Data items:
::::

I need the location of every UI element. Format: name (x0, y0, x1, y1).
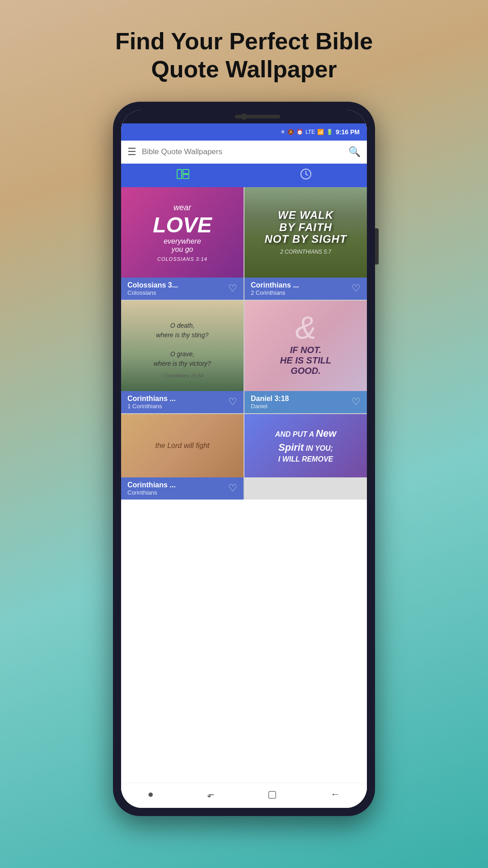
card-label-corinthians-warm: Corinthians ... Corinthians ♡ (121, 477, 244, 500)
card-label-text5: Corinthians ... Corinthians (127, 481, 176, 496)
favorite-button5[interactable]: ♡ (228, 482, 237, 494)
love-main-text: LOVE (153, 212, 212, 237)
card-subtitle3: 1 Corinthians (127, 403, 176, 410)
faith-reference: 2 CORINTHIANS 5:7 (280, 249, 331, 255)
bluetooth-icon: ✳ (281, 129, 285, 135)
card-title3: Corinthians ... (127, 395, 176, 403)
faith-main-text: WE WALKBY FAITHNOT BY SIGHT (264, 209, 347, 245)
grid-item-corinthians-warm[interactable]: the Lord will fight Corinthians ... Cori… (121, 414, 244, 500)
page-title: Find Your Perfect Bible Quote Wallpaper (86, 27, 402, 84)
grid-item-corinthians1[interactable]: O death,where is thy sting?O grave,where… (121, 301, 244, 413)
grid-item-daniel[interactable]: & IF NOT.HE IS STILLGOOD. Daniel 3:18 Da… (244, 301, 367, 413)
phone-frame: ✳ 🔕 ⏰ LTE 📶 🔋 9:16 PM ☰ 🔍 (113, 102, 375, 816)
battery-icon: 🔋 (326, 129, 333, 135)
speaker-grill (235, 115, 280, 118)
wallpaper-grid: wear LOVE everywhereyou go COLOSSIANS 3:… (121, 187, 367, 783)
lte-label: LTE (305, 129, 315, 135)
card-image-corinthians-warm: the Lord will fight (121, 414, 244, 477)
svg-rect-1 (183, 170, 189, 174)
title-line1: Find Your Perfect Bible (115, 28, 373, 54)
card-subtitle2: 2 Corinthians (251, 289, 299, 296)
card-image-faith: WE WALKBY FAITHNOT BY SIGHT 2 CORINTHIAN… (244, 187, 367, 278)
card-love-content: wear LOVE everywhereyou go COLOSSIANS 3:… (144, 194, 221, 271)
love-everywhere-text: everywhereyou go (153, 237, 212, 254)
alarm-icon: ⏰ (296, 129, 303, 135)
svg-rect-0 (177, 170, 182, 179)
card-ifnot-content: & IF NOT.HE IS STILLGOOD. (276, 306, 336, 385)
favorite-button2[interactable]: ♡ (352, 283, 361, 294)
card-label-text4: Daniel 3:18 Daniel (251, 395, 289, 410)
card-title: Colossians 3... (127, 281, 178, 289)
grid-container: wear LOVE everywhereyou go COLOSSIANS 3:… (121, 187, 367, 500)
recents-nav-icon[interactable]: ▢ (267, 788, 277, 800)
love-wear-text: wear (153, 203, 212, 212)
signal-icon: 📶 (317, 129, 324, 135)
side-button (375, 228, 379, 264)
grid-item-spirit[interactable]: AND PUT A NewSpirit IN YOU;I WILL REMOVE (244, 414, 367, 500)
tabs-bar (121, 164, 367, 187)
faith-text-overlay: WE WALKBY FAITHNOT BY SIGHT 2 CORINTHIAN… (244, 187, 367, 278)
left-nav-icon[interactable]: ← (330, 788, 340, 800)
favorite-button3[interactable]: ♡ (228, 396, 237, 408)
card-image-ifnot: & IF NOT.HE IS STILLGOOD. (244, 301, 367, 391)
grid-item-colossians[interactable]: wear LOVE everywhereyou go COLOSSIANS 3:… (121, 187, 244, 300)
hamburger-menu-icon[interactable]: ☰ (127, 146, 136, 158)
status-bar: ✳ 🔕 ⏰ LTE 📶 🔋 9:16 PM (121, 123, 367, 141)
card-label-daniel: Daniel 3:18 Daniel ♡ (244, 391, 367, 413)
bottom-nav: ● ⬐ ▢ ← (121, 783, 367, 808)
favorite-button4[interactable]: ♡ (352, 396, 361, 408)
card-label-corinthians1: Corinthians ... 1 Corinthians ♡ (121, 391, 244, 413)
status-icons: ✳ 🔕 ⏰ LTE 📶 🔋 (281, 129, 333, 135)
card-label-corinthians2: Corinthians ... 2 Corinthians ♡ (244, 278, 367, 300)
card-label-text: Colossians 3... Colossians (127, 281, 178, 296)
card-subtitle: Colossians (127, 289, 178, 296)
search-bar: ☰ 🔍 (121, 141, 367, 164)
card-title4: Daniel 3:18 (251, 395, 289, 403)
svg-rect-2 (183, 175, 189, 179)
card-image-death: O death,where is thy sting?O grave,where… (121, 301, 244, 391)
search-input[interactable] (142, 147, 343, 156)
mute-icon: 🔕 (287, 129, 294, 135)
search-icon[interactable]: 🔍 (348, 146, 361, 158)
ifnot-ampersand: & (280, 315, 331, 340)
card-subtitle4: Daniel (251, 403, 289, 410)
back-nav-icon[interactable]: ⬐ (207, 789, 215, 800)
ifnot-main: IF NOT.HE IS STILLGOOD. (280, 345, 331, 376)
card-label-text2: Corinthians ... 2 Corinthians (251, 281, 299, 296)
love-reference: COLOSSIANS 3:14 (153, 256, 212, 262)
phone-screen: ✳ 🔕 ⏰ LTE 📶 🔋 9:16 PM ☰ 🔍 (121, 110, 367, 808)
card-death-content: O death,where is thy sting?O grave,where… (147, 312, 217, 380)
card-subtitle5: Corinthians (127, 489, 176, 496)
svg-line-5 (306, 174, 308, 175)
card-label-text3: Corinthians ... 1 Corinthians (127, 395, 176, 410)
gallery-tab-icon[interactable] (177, 169, 189, 182)
card-image-love: wear LOVE everywhereyou go COLOSSIANS 3:… (121, 187, 244, 278)
card-title2: Corinthians ... (251, 281, 299, 289)
favorite-button[interactable]: ♡ (228, 283, 237, 294)
grid-item-corinthians2[interactable]: WE WALKBY FAITHNOT BY SIGHT 2 CORINTHIAN… (244, 187, 367, 300)
card-spirit-content: AND PUT A NewSpirit IN YOU;I WILL REMOVE (268, 420, 343, 472)
home-nav-icon[interactable]: ● (148, 788, 154, 800)
title-line2: Quote Wallpaper (151, 56, 337, 82)
status-time: 9:16 PM (336, 128, 360, 136)
card-image-spirit: AND PUT A NewSpirit IN YOU;I WILL REMOVE (244, 414, 367, 477)
phone-top-bar (121, 110, 367, 123)
corinthians-warm-text: the Lord will fight (148, 435, 216, 457)
history-tab-icon[interactable] (300, 168, 312, 183)
card-title5: Corinthians ... (127, 481, 176, 489)
card-label-colossians: Colossians 3... Colossians ♡ (121, 278, 244, 300)
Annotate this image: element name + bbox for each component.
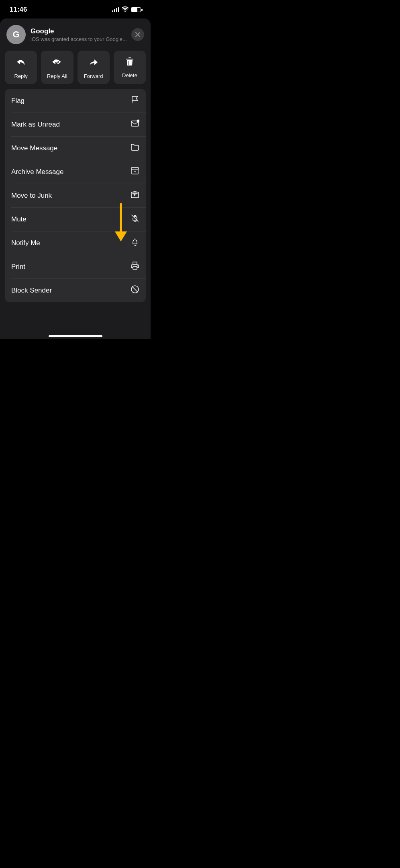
mark-unread-menu-item[interactable]: Mark as Unread [5, 113, 146, 136]
delete-label: Delete [122, 72, 137, 78]
svg-rect-9 [133, 266, 137, 269]
avatar: G [6, 25, 26, 44]
move-message-label: Move Message [11, 144, 57, 152]
bell-icon [131, 237, 139, 248]
forward-button[interactable]: Forward [78, 51, 110, 84]
flag-icon [131, 95, 139, 106]
forward-label: Forward [84, 73, 103, 79]
print-label: Print [11, 263, 25, 271]
status-icons [112, 6, 143, 13]
archive-label: Archive Message [11, 168, 63, 176]
svg-point-1 [137, 120, 140, 123]
svg-point-10 [137, 266, 138, 266]
move-message-menu-item[interactable]: Move Message [5, 136, 146, 160]
context-menu-container: G Google iOS was granted access to your … [0, 18, 151, 332]
svg-rect-2 [131, 168, 139, 169]
reply-all-icon [51, 56, 63, 70]
svg-line-12 [132, 287, 138, 292]
mark-unread-label: Mark as Unread [11, 121, 60, 129]
block-icon [131, 285, 139, 296]
status-time: 11:46 [10, 6, 27, 14]
flag-label: Flag [11, 97, 24, 105]
battery-icon [131, 7, 143, 12]
status-bar: 11:46 [0, 0, 151, 17]
action-buttons-row: Reply Reply All Forward [0, 51, 151, 84]
block-sender-menu-item[interactable]: Block Sender [5, 278, 146, 302]
bell-slash-icon [131, 214, 139, 225]
email-sender: Google [31, 27, 131, 35]
trash-icon [124, 56, 135, 69]
signal-icon [112, 7, 119, 12]
close-button[interactable] [131, 28, 144, 41]
folder-icon [131, 143, 139, 154]
wifi-icon [122, 6, 129, 13]
block-sender-label: Block Sender [11, 287, 52, 295]
forward-icon [88, 56, 99, 70]
flag-menu-item[interactable]: Flag [5, 89, 146, 113]
reply-all-label: Reply All [47, 73, 67, 79]
svg-rect-8 [133, 262, 137, 264]
reply-icon [15, 56, 27, 70]
archive-icon [131, 166, 139, 177]
move-junk-menu-item[interactable]: Move to Junk [5, 184, 146, 207]
printer-icon [131, 261, 139, 272]
reply-all-button[interactable]: Reply All [41, 51, 73, 84]
delete-button[interactable]: Delete [114, 51, 146, 84]
junk-icon [131, 190, 139, 201]
mute-menu-item[interactable]: Mute [5, 207, 146, 231]
email-info: Google iOS was granted access to your Go… [31, 27, 131, 42]
email-preview: iOS was granted access to your Google... [31, 36, 131, 42]
envelope-dot-icon [131, 119, 139, 130]
email-header: G Google iOS was granted access to your … [0, 18, 151, 51]
archive-menu-item[interactable]: Archive Message [5, 160, 146, 184]
home-bar [49, 335, 102, 337]
move-junk-label: Move to Junk [11, 192, 52, 200]
reply-button[interactable]: Reply [5, 51, 37, 84]
mute-label: Mute [11, 215, 27, 223]
print-menu-item[interactable]: Print [5, 255, 146, 278]
notify-me-label: Notify Me [11, 239, 40, 247]
notify-me-menu-item[interactable]: Notify Me [5, 231, 146, 255]
menu-items-list: Flag Mark as Unread Move Message [0, 89, 151, 302]
home-indicator [0, 332, 151, 339]
reply-label: Reply [14, 73, 28, 79]
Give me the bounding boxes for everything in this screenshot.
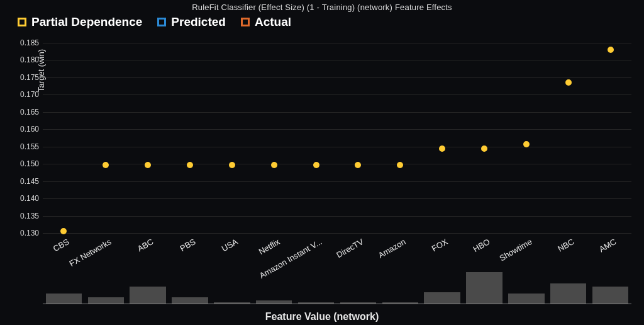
y-tick-label: 0.145 — [18, 177, 39, 186]
histogram-bar[interactable] — [172, 297, 208, 304]
data-point[interactable] — [608, 47, 614, 53]
data-point[interactable] — [229, 162, 235, 168]
gridline — [43, 181, 631, 182]
gridline — [43, 147, 631, 147]
gridline — [43, 216, 631, 217]
x-tick-label: AMC — [597, 237, 618, 254]
x-tick-label: USA — [220, 237, 240, 253]
gridline — [43, 43, 631, 43]
legend-label: Predicted — [171, 15, 226, 29]
histogram-bar[interactable] — [298, 302, 334, 304]
square-icon — [241, 18, 250, 26]
data-point[interactable] — [103, 162, 109, 168]
gridline — [43, 164, 631, 164]
x-tick-label: Amazon — [377, 237, 408, 260]
data-point[interactable] — [313, 162, 319, 168]
histogram-bar[interactable] — [466, 272, 502, 304]
data-point[interactable] — [187, 162, 193, 168]
x-tick-label: ABC — [136, 237, 155, 253]
gridline — [43, 198, 631, 199]
legend-label: Actual — [255, 15, 291, 29]
scatter-plot: 0.1300.1350.1400.1450.1500.1550.1600.165… — [43, 43, 631, 234]
legend-item-partial[interactable]: Partial Dependence — [18, 15, 142, 29]
legend: Partial Dependence Predicted Actual — [18, 15, 291, 29]
data-point[interactable] — [481, 145, 487, 152]
y-tick-label: 0.175 — [18, 73, 39, 82]
histogram-bar[interactable] — [592, 287, 628, 304]
x-tick-label: CBS — [52, 237, 71, 253]
gridline — [43, 77, 631, 78]
x-tick-label: NBC — [556, 237, 575, 254]
data-point[interactable] — [271, 162, 277, 168]
x-tick-label: Netflix — [257, 237, 281, 256]
histogram-bar[interactable] — [550, 283, 586, 304]
x-tick-label: FOX — [430, 237, 450, 253]
histogram-bar[interactable] — [340, 302, 376, 304]
histogram-bar[interactable] — [508, 294, 544, 304]
data-point[interactable] — [355, 162, 361, 168]
data-point[interactable] — [565, 79, 572, 86]
x-tick-label: FX Networks — [68, 237, 113, 268]
y-tick-label: 0.160 — [18, 125, 39, 134]
y-tick-label: 0.130 — [18, 229, 39, 237]
gridline — [43, 112, 631, 113]
histogram-bar[interactable] — [424, 292, 460, 304]
y-tick-label: 0.185 — [18, 38, 39, 47]
x-tick-label: Showtime — [497, 237, 533, 263]
histogram-bar[interactable] — [88, 297, 124, 304]
square-icon — [18, 18, 26, 26]
y-tick-label: 0.140 — [18, 194, 39, 203]
data-point[interactable] — [397, 162, 403, 168]
y-tick-label: 0.165 — [18, 108, 39, 117]
gridline — [43, 233, 631, 234]
legend-item-predicted[interactable]: Predicted — [157, 15, 226, 29]
y-tick-label: 0.170 — [18, 90, 39, 99]
histogram-bar[interactable] — [130, 287, 165, 304]
y-tick-label: 0.155 — [18, 142, 39, 151]
y-tick-label: 0.180 — [18, 55, 39, 64]
gridline — [43, 94, 631, 95]
x-tick-label: HBO — [472, 237, 492, 254]
data-point[interactable] — [439, 145, 445, 152]
x-axis-label: Feature Value (network) — [0, 311, 644, 322]
legend-label: Partial Dependence — [31, 15, 142, 29]
square-icon — [157, 18, 166, 26]
gridline — [43, 60, 631, 60]
chart-title: RuleFit Classifier (Effect Size) (1 - Tr… — [0, 3, 644, 12]
legend-item-actual[interactable]: Actual — [241, 15, 291, 29]
histogram-bar[interactable] — [382, 302, 418, 304]
y-tick-label: 0.150 — [18, 159, 39, 168]
data-point[interactable] — [523, 141, 530, 147]
histogram-bar[interactable] — [256, 300, 292, 304]
y-tick-label: 0.135 — [18, 212, 39, 220]
x-tick-label: DirecTV — [335, 237, 365, 259]
distribution-histogram — [43, 270, 631, 304]
histogram-bar[interactable] — [214, 302, 250, 304]
histogram-bar[interactable] — [46, 294, 82, 304]
x-tick-label: PBS — [178, 237, 197, 253]
data-point[interactable] — [145, 162, 151, 168]
gridline — [43, 129, 631, 130]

::::

Every line above holding the string "name" should be listed.

## Task response
I need the location of every UI element. Format: name (x0, y0, x1, y1).
Annotate this image: element name + bbox for each component.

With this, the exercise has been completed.